What you have to do
Without copying any picture, return all lines below exactly.

BEGIN Entries shown

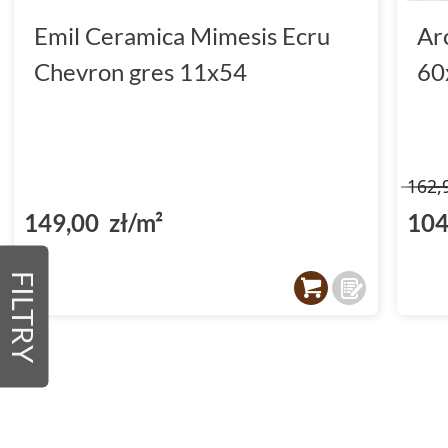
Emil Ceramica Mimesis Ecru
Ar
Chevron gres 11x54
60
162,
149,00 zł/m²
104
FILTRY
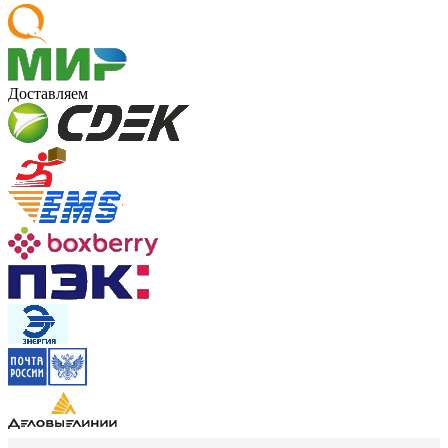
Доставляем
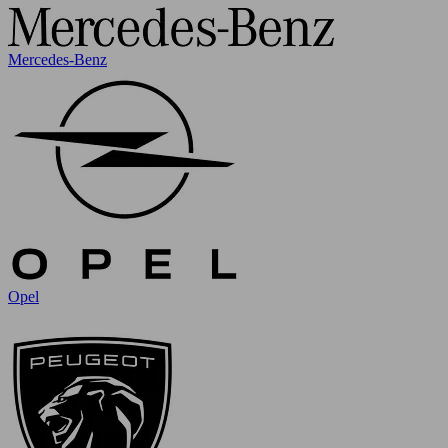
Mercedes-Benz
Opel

END Entries shown

Output
Emil Ceramica Mimesis Ecru
Ar
Chevron gres 11x54
60
162,
149,00 zł/m²
104
FILTRY
Доставляем
Mercedes-Benz
Opel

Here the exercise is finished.